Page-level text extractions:
+===+
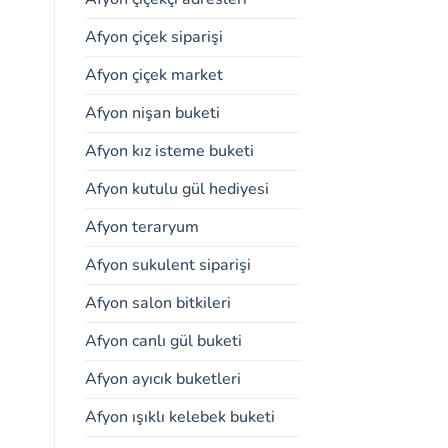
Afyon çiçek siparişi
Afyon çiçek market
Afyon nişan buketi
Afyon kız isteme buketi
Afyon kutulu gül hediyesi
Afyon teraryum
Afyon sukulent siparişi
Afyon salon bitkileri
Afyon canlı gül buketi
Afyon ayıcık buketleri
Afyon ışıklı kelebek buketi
+===+
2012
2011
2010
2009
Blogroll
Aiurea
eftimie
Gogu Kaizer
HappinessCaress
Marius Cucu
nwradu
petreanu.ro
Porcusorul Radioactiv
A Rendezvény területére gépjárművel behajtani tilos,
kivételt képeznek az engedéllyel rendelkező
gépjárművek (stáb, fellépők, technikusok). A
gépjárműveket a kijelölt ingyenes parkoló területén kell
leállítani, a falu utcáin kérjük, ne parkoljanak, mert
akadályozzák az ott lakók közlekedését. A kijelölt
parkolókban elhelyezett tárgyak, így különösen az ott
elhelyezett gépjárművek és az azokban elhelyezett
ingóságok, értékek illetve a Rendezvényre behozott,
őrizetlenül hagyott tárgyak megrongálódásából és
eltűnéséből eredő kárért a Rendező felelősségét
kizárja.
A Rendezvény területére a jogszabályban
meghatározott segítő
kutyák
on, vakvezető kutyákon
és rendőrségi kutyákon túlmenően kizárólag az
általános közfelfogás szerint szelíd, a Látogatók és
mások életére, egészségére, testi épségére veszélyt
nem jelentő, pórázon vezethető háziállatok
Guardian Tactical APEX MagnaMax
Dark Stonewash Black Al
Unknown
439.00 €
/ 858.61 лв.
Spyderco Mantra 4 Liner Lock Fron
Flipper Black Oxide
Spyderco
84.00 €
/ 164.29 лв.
+===+
**TASK DETAILS**: What is needed is an exact copy of the lines above, from the one containing "Afyon salon bitkileri" through the one containing "Afyon ışıklı kelebek buketi", with nothing added.

**RESPONSE FOR THIS EXERCISE**:
Afyon salon bitkileri
Afyon canlı gül buketi
Afyon ayıcık buketleri
Afyon ışıklı kelebek buketi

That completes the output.